In the complex world of Medicare reimbursement, there are a multitude of payment formulae, mathematical adjustments, and reimbursement calculations that translate congressional policy into operational payments for hospital providers. But sometimes the Centers for Medicare and Medicaid Services (CMS) doesn’t get the math right. Recently, the US District Court for the District of Columbia found that academic medical centers have been subject to one such calculation error that implicates the amount such teaching hospitals receive as payment in support of direct graduate medical education (GME). Milton S. Hershey Med. Ctr. v. Xavier Becerra, Civ. Action No. 19-2680 (May 17, 2021). Based on the court’s reasoning, teaching hospitals operating above their full-time equivalent (FTE) resident cap may have been systematically underpaid as a result of the regulatory payment formula for determining the weighted FTE amount of residents used to calculate the GME payment. Other hospitals have recently followed Hershey Medical into the DC District Court seeking similar decisions.

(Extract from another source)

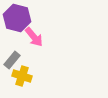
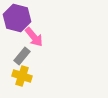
gray rectangle: moved 10 px right, 4 px up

CMS reimburses teaching hospitals for direct costs associated with resident stipends, supervisory physician salaries, and administrative costs associated with operating a GME program based on historically set “approved per-resident amounts.” In essence, the GME payment formula involves the multiplication of this “approved per resident amount” by the “weighed resident FTE amount” and the Medicare “patient load.” See 42 USC § 1395ww(h).
According to Hershey Medical, for certain hospitals operating GME programs above their resident FTE cap, the GME regulation at issue, 42 CFR § 413.79 (c)(2)(iii), materially changes the weights assigned to residents in their initial residency period (residents) and/or those training after their initial residency period (fellows) from those assigned by the statute in 42 USC § 1395 ww(h). This, in turn, reduces the “weighted FTE amount” used by CMS to calculate the overall GME payment and has resulted in underpayments to certain academic medical centers operating above their GME or indirect medical education (IME) resident FTE cap.
The statute assigns a 1.0 weight to each FTE resident and a 0.5 weight to each FTE fellow. 42 USC § 1395ww(h)(4)(C). The court’s opinion hinged on the fact that the regulatory calculation in 42 CFR § 413.79(C)(2)(iii) necessarily resulted in weighting either (or both) residents or fellows as less than their respective 1.0 or 0.5 values ascribed by the statute—“at least for those residents and fellows that the cap permits.” Hershey Medical, Civ. Action No. 19-2680, at 14. The court provided examples of its mathematical “proof” as part of the decision. Since the regulation cannot ignore the plain dictates of the statute, the court found that the regulation was invalid.
Academic medical centers with GME training programs operating above their resident FTE cap, particularly programs with significant numbers of fellows, may be affected by the court’s holding. CMS has appealed the Hershey Medical decision to the US Court of Appeals for the DC Circuit, and the agency will have an opportunity to defend its calculation at the next level, but the district court’s decision provides a mathematical proof supporting its statutory analysis.
To the extent academic medical centers have not already moved to recover underpayments caused by the regulatory weighted FTE calculation, they should strongly consider claiming the affected amounts on their pending cost reports using the protest instructions set forth in the Provider Reimbursement Manual, Part II, Section 115. Based on regulatory changes it made in November 2015, CMS considers claiming the “protested” amounts associated with the flawed GME calculation on the hospital’s cost report to be a jurisdictional requirement for pursuing appeals for underpayments arising from the Medicare cost report. Taking this important procedural step will help preserve an academic medical center’s right to receive payment in accordance with the statutory GME reimbursement requirements for the affected cost reporting period should the DC Circuit Court confirm CMS’s fuzzy math.